[Pixel coordinate grounding data]

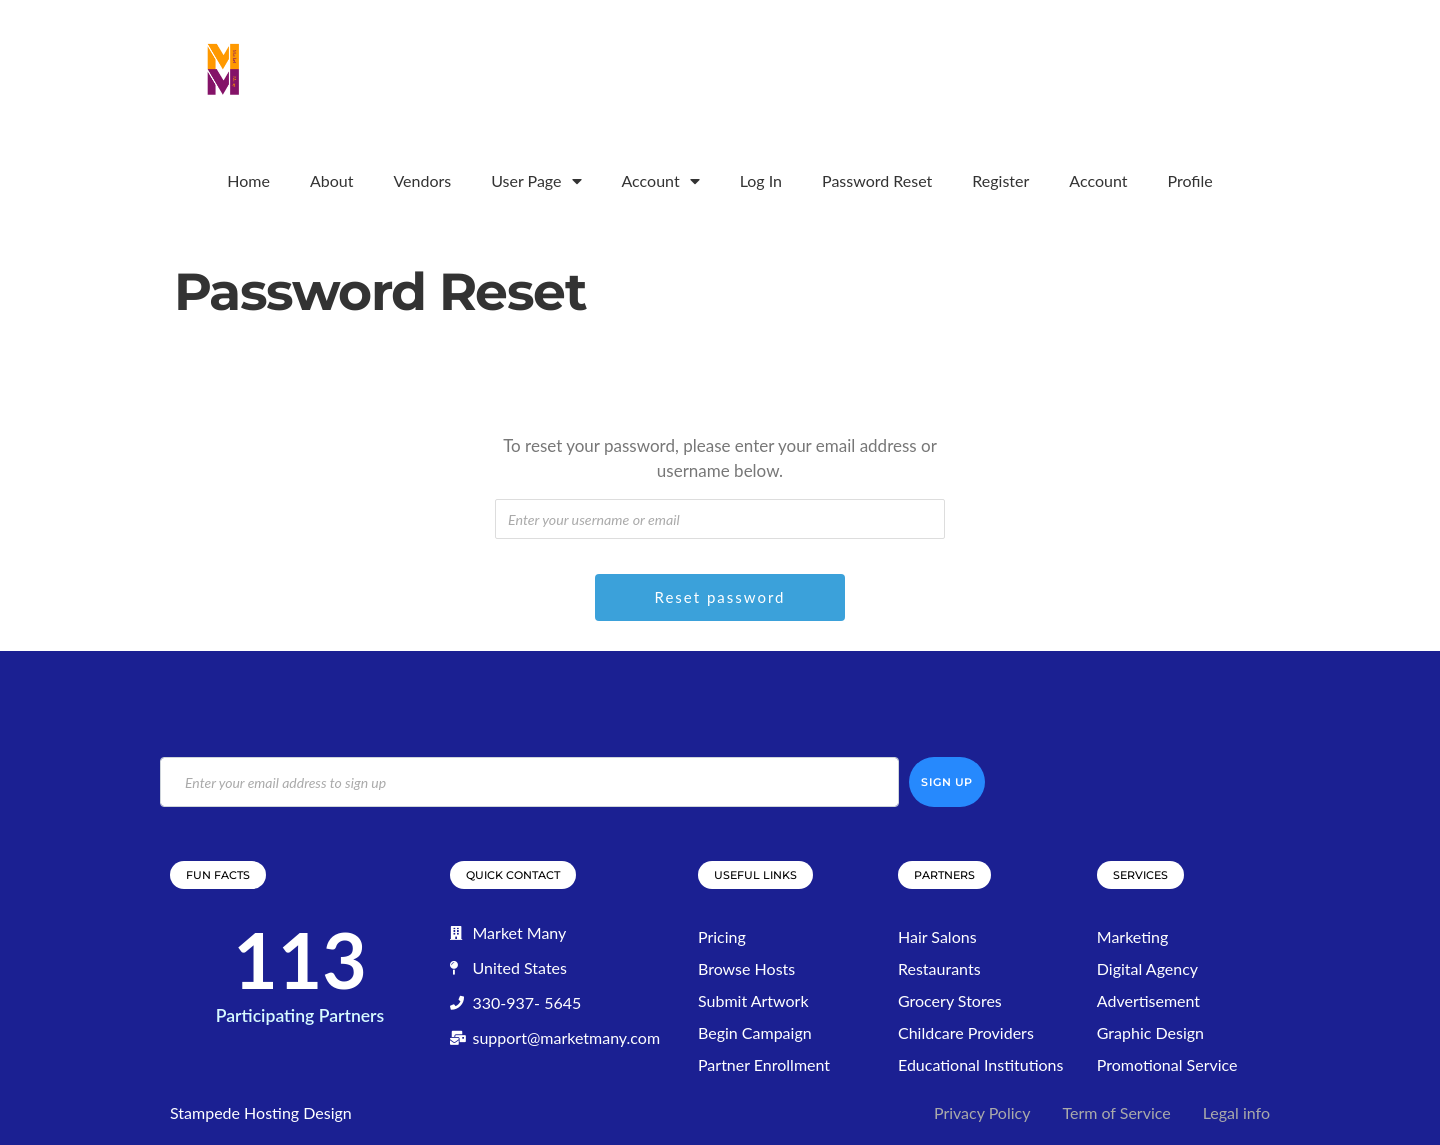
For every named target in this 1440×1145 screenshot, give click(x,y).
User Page (536, 181)
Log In (761, 180)
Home (248, 180)
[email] (529, 782)
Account (661, 181)
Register (1000, 180)
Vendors (422, 180)
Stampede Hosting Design (261, 1112)
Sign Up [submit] (947, 782)
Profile (1189, 180)
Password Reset (877, 180)
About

EXERCISE PROMPT
Exactly reproduce the lines from the one containing "Home (248, 180)" through the end of the records, and only those lines.

ANSWER SECTION
Home (248, 180)
[email] (529, 782)
Account (661, 181)
Register (1000, 180)
Vendors (422, 180)
Stampede Hosting Design (261, 1112)
Sign Up [submit] (947, 782)
Profile (1189, 180)
Password Reset (877, 180)
About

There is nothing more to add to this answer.